- _Problem_:
From the records below, transcribe exactly the lines that begin at the line with "Gestion de la relation client" and end at the line with "Paroles d’entrepreneurs", both included.

- _Source data_:
****************************************

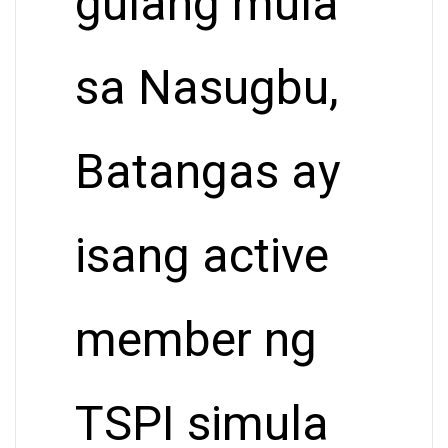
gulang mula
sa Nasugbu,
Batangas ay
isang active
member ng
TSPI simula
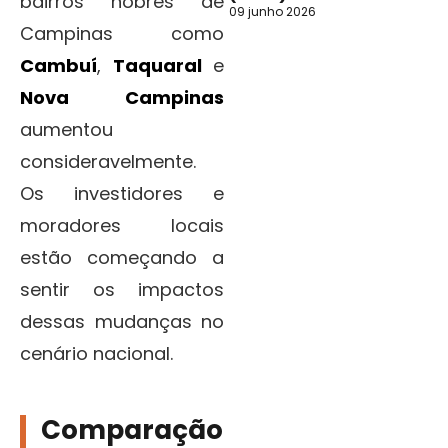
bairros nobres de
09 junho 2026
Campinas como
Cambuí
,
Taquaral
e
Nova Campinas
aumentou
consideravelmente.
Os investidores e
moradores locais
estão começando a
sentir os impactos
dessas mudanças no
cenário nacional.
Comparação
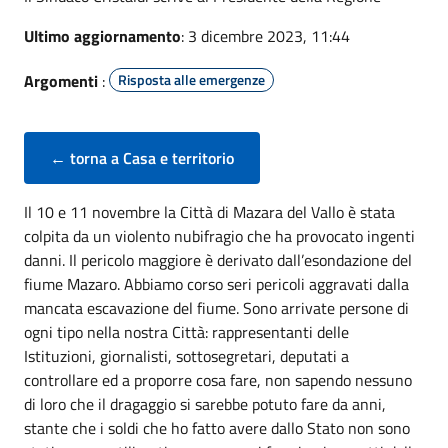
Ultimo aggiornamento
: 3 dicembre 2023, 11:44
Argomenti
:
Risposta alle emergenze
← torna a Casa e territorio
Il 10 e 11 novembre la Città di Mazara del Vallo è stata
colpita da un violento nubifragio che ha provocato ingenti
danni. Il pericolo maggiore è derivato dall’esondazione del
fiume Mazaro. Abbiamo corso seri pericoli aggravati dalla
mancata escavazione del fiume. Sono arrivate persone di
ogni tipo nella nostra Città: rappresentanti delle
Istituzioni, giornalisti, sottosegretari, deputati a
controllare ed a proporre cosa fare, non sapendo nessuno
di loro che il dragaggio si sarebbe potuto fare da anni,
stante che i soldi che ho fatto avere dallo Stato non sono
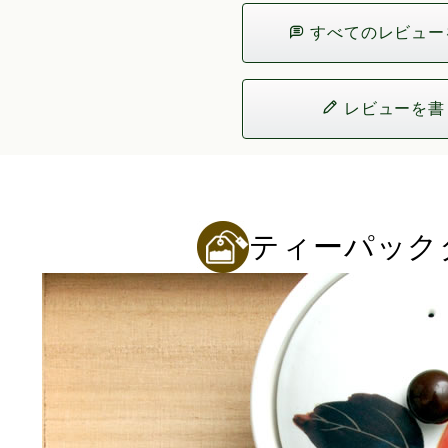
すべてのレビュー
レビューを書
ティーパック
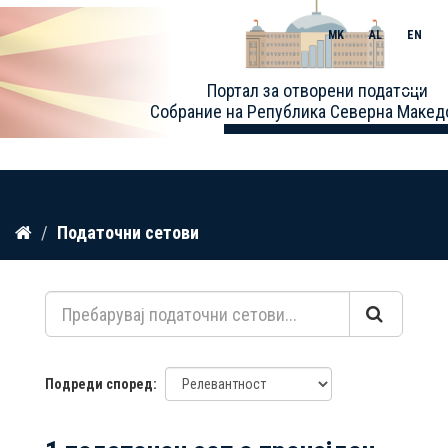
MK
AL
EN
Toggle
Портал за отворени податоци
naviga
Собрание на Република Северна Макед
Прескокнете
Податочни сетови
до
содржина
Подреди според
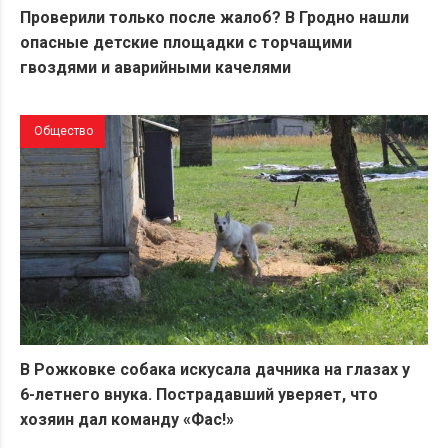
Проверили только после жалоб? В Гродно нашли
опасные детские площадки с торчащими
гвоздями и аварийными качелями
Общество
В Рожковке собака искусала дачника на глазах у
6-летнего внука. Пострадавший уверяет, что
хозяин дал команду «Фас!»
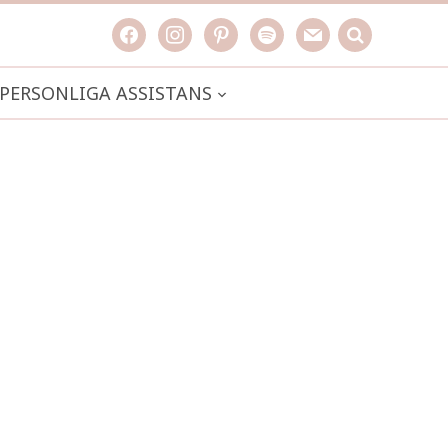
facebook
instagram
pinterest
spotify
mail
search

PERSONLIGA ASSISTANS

****************************************

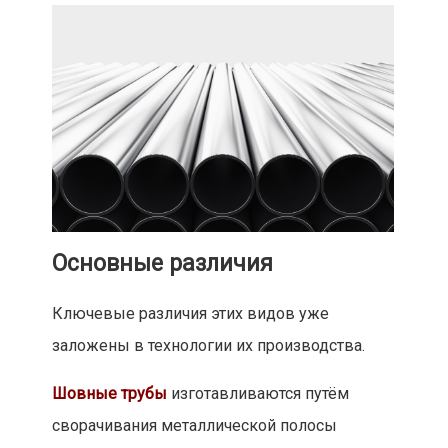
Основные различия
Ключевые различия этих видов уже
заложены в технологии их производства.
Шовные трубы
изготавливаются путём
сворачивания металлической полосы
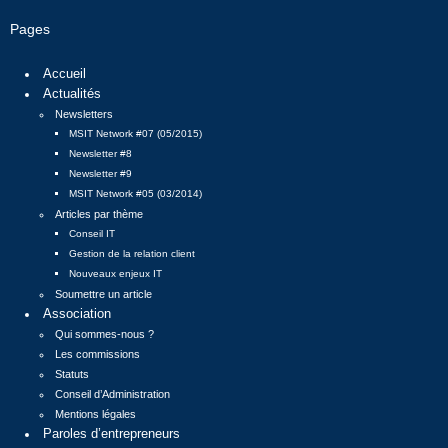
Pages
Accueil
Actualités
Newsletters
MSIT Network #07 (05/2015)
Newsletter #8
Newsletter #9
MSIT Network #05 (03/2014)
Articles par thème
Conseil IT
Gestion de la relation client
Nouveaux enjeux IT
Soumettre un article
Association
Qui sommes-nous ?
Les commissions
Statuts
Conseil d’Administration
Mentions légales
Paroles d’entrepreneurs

****************************************

- _Result of this exercise_:
Gestion de la relation client
Nouveaux enjeux IT
Soumettre un article
Association
Qui sommes-nous ?
Les commissions
Statuts
Conseil d’Administration
Mentions légales
Paroles d’entrepreneurs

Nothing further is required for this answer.